Extrait de la note de travail, rédigée en anglais : « Il est dit qu’une liste d’équipes qualifiées est convenue avec WO1 (FIFA ?). » Puis : « Il est aussi dit qu’il y a un partenariat avec WO1 pour des paiements solidaire d’un milliard d’euros. » Le document précise que « la distribution » de cette somme pourrait « possiblement » permettre aux équipes de la Super Ligue de mettre en commun « 320 millions d’euros ».

A qui se rapporte la mention WO1 ? « Ce nom de code » servirait à désigner Gianni Infantino, selon le président de la Ligue espagnole, Javier Tebas. Dans un entretien à l’Agence France-Presse, en janvier, ce dernier a déclaré que le président de la FIFA « apparaît » sous cette appellation « dans la documentation que nous avons sur la Super Ligue ».

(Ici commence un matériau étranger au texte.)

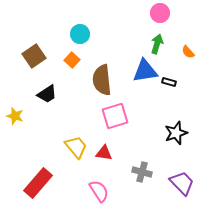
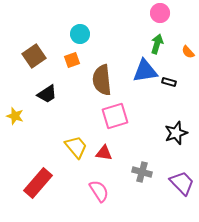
orange square: rotated 28 degrees clockwise
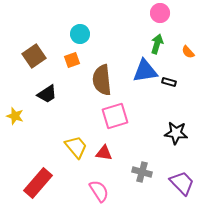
black star: rotated 25 degrees clockwise
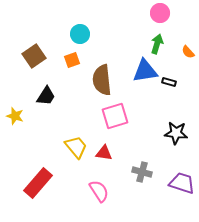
black trapezoid: moved 1 px left, 2 px down; rotated 25 degrees counterclockwise
purple trapezoid: rotated 28 degrees counterclockwise
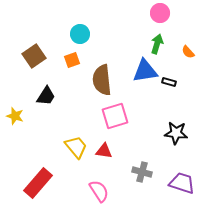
red triangle: moved 2 px up
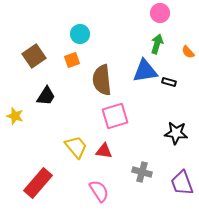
purple trapezoid: rotated 128 degrees counterclockwise
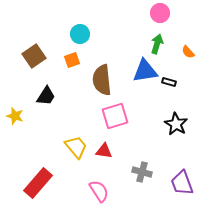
black star: moved 9 px up; rotated 25 degrees clockwise
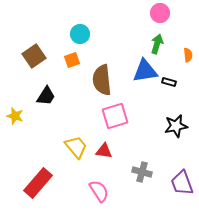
orange semicircle: moved 3 px down; rotated 144 degrees counterclockwise
black star: moved 2 px down; rotated 30 degrees clockwise
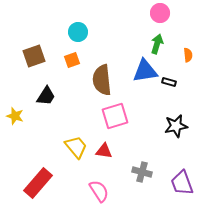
cyan circle: moved 2 px left, 2 px up
brown square: rotated 15 degrees clockwise
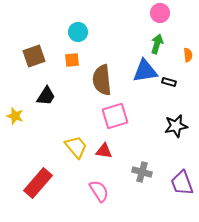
orange square: rotated 14 degrees clockwise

« Il a participé à des réunions, il a travaillé et a encouragé le fait que la Super Ligue se fasse, accuse M. Tebas. Je crois que Gianni Infantino doit urgemment éclaircir sa position, publiquement, personnellement, et dire pourquoi il a assisté à quelques réunions et pourquoi il a encouragé le projet à certains moments donnés. » « J’ai de sérieux doutes sur Infantino, son rôle m’inquiète », a de nouveau déclaré M. Tebas, jeudi 22 avril, lors d’une conférence de presse.

Gages

 

Contactée par Le Monde jeudi, et interrogée sur une possible présence de M. Infantino à des réunions avec les clubs sécessionnistes, où il aurait donné des gages quant à leur participation à la Coupe du monde des clubs rénovée, la FIFA indique que sa « position », comme celle de son président, « sur ce sujet a été clairement exprimée cette semaine ».

« Dans le cadre des discussions autour de la Coupe du monde des clubs de la FIFA, toutes les principales parties prenantes du football ont été consultées, y compris des clubs du monde entier », assure la FIFA. Sollicitée, la société privée détenant les droits de la Super Ligue n’a, elle, pas souhaité faire de commentaire.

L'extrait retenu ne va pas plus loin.